On May 9, 2007, the U.S. Senate passed the Food and Drug Administration Revitalization Act, S. 1082, and on July 11 the House of Representatives passed the Food and Drug Administration Amendments Act of 2007, H.R. 2900. These two bills address many of the same prescription drug and medical device issues, most notably the reauthorization of the Prescription Drug User Fee Act (PDUFA), which expires on September 30, and enhanced Food and Drug Administration (FDA) regulatory authority over drug safety. This advisory focuses on the key differences between the bills’ prescription drug related provisions, which the pharmaceutical industry should be aware of as the two bills move to a conference committee. These bills are considered “must-pass” legislation since, without reauthorization, FDA will not be able to collect the user fees upon which the agency and industry rely for expeditious product approval.

Overview

Both S. 1082 and H.R. 2900 combine multiple pieces of prescription drug and medical device legislation, including the reauthorization of and amendments to PDUFA, the Medical Device User Fee and Modernization Act (MDUFMA), the Best Pharmaceuticals for Children Act (BPCA) and the Pediatric Research Equity Act (PREA), as well as new provisions regarding post-market drug safety and pediatric medical devices. A number of other issues are covered by one bill and not the other, including food safety, pet turtles, follow-on biologics and prescription drug importation, which are included in only the Senate bill. A user-fee exemption for orphan drugs, a statement for inclusion in direct-to-consumer (DTC) drug advertisements and a prohibition against foods to which drugs or biological products have been added are addressed only by the House bill.

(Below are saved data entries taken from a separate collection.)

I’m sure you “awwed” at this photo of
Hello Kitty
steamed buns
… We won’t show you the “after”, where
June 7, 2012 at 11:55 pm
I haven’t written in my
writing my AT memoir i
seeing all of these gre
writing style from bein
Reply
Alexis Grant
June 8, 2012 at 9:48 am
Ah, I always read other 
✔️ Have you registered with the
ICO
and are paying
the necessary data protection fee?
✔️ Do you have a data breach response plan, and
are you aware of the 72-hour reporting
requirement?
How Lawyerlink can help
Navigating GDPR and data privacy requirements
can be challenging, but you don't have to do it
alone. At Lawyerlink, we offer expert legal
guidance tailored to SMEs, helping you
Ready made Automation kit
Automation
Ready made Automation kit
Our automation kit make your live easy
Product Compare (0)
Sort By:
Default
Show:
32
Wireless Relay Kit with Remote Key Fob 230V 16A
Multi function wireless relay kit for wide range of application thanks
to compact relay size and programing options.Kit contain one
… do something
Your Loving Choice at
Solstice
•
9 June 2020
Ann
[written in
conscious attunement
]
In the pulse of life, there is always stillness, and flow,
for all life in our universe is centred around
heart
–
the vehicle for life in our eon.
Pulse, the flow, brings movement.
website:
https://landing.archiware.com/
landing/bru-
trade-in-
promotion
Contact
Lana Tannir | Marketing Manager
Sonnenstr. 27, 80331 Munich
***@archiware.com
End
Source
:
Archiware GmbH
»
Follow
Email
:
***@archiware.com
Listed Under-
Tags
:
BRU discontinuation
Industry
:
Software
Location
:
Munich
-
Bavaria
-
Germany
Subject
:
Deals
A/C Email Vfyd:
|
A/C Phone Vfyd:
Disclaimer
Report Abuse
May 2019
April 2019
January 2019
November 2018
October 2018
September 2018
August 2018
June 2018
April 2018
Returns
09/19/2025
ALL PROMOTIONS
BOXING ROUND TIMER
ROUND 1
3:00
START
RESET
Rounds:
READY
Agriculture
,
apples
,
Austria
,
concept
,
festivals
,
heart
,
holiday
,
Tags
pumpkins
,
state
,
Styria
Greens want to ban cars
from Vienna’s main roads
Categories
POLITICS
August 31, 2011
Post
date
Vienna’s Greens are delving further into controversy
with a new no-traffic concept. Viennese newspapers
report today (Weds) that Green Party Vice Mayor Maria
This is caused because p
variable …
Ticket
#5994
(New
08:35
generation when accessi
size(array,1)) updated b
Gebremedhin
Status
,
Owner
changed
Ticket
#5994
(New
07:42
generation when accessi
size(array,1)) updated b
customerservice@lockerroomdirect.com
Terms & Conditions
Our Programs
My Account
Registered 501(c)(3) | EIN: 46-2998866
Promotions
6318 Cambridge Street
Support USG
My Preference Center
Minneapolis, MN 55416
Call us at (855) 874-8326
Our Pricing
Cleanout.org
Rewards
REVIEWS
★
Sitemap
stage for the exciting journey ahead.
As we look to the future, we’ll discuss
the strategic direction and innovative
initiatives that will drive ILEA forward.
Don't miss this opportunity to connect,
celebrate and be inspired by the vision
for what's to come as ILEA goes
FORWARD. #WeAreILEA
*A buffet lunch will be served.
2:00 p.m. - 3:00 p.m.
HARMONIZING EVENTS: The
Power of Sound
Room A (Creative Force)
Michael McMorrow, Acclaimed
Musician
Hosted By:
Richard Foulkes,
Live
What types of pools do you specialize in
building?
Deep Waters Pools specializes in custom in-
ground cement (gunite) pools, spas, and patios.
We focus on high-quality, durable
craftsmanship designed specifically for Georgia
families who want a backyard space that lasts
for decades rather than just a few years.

Each bill first addresses the reauthorization of and amendments to PDUFA, including extension of the program through fiscal year 2012 and new fees for FDA review of DTC advertisements. Both the Senate and House bills provide for expanded FDA regulatory control over drug safety through the creation of the Risk Evaluation and Mitigation Strategies (REMS) program and the Reagan-Udall Foundation, enhanced conflicts of interest policies, clinical trials databases, DTC advertising penalties and other drug safety provisions. Each bill also contains provisions dedicated to pediatric pharmaceuticals and improving pediatric research.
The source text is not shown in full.